** What you need to do **
The required response is the number of lines in the entries that include the word "mail", with nothing added.

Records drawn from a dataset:
☆ ☆ ☆ ☆ ☆ ☆ ☆

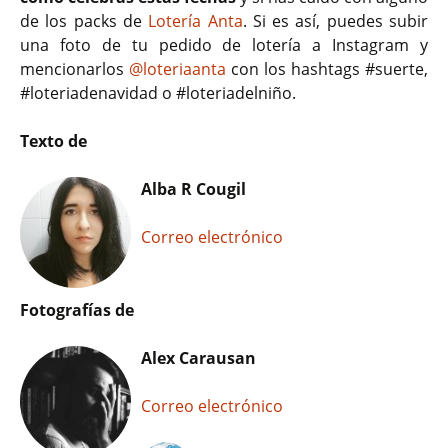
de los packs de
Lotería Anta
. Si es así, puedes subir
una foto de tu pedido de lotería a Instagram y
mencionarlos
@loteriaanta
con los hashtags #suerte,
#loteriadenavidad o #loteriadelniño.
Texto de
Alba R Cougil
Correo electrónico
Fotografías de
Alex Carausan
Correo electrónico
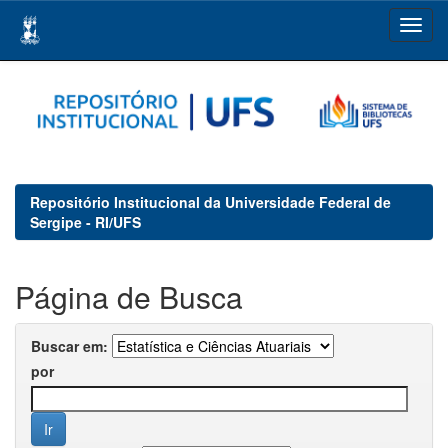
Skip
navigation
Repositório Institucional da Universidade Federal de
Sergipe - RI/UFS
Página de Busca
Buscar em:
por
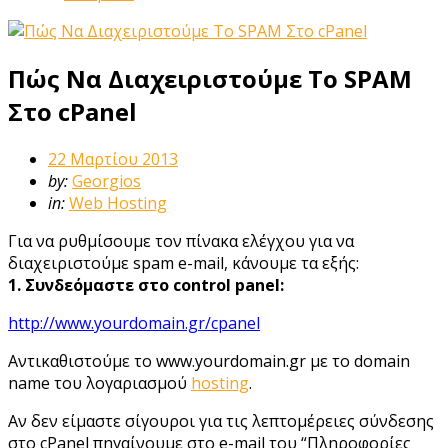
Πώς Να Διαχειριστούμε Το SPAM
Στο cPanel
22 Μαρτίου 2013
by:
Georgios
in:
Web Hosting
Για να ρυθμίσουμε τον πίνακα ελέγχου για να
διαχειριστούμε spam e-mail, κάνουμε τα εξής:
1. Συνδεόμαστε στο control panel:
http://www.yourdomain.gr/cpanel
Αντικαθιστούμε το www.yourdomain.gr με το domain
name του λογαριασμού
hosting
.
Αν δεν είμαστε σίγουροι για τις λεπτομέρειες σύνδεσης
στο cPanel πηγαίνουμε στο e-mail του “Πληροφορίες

☆ ☆ ☆ ☆ ☆ ☆ ☆

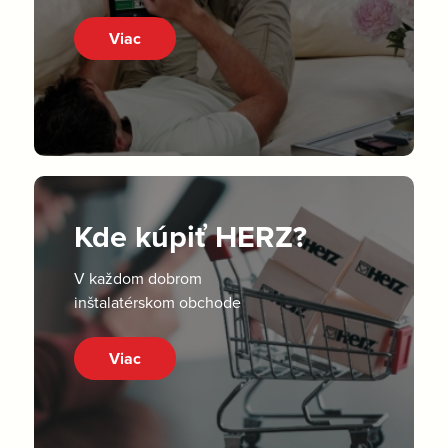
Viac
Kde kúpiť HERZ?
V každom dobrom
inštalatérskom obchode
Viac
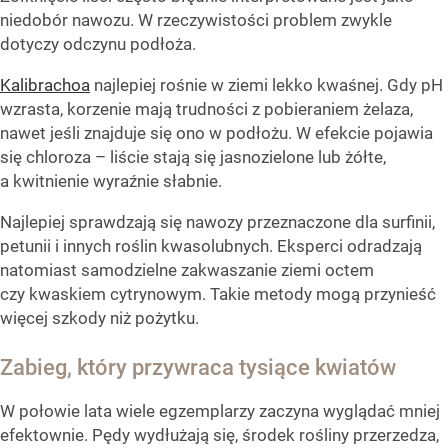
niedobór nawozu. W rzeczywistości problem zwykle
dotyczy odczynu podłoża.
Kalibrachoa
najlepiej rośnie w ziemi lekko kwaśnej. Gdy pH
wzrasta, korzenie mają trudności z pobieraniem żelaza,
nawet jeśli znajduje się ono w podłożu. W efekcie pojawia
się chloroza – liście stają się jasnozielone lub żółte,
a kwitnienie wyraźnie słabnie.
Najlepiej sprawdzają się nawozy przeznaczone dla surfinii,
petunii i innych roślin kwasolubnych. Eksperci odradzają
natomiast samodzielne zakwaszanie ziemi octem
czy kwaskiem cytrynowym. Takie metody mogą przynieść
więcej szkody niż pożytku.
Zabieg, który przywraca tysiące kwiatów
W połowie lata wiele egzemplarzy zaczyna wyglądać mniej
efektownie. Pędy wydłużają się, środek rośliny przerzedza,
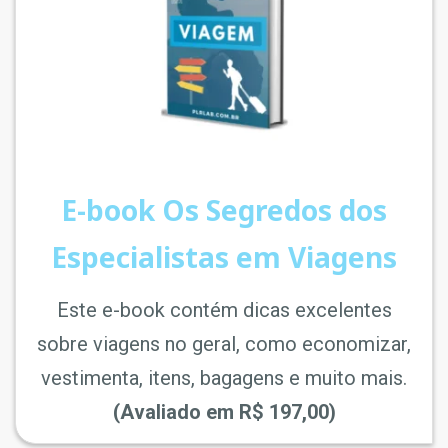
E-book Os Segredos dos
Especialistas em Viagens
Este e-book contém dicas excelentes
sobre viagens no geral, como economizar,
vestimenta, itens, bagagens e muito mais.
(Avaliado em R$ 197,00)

☆ ☆ ☆ ☆ ☆ ☆ ☆

** Written solution **
2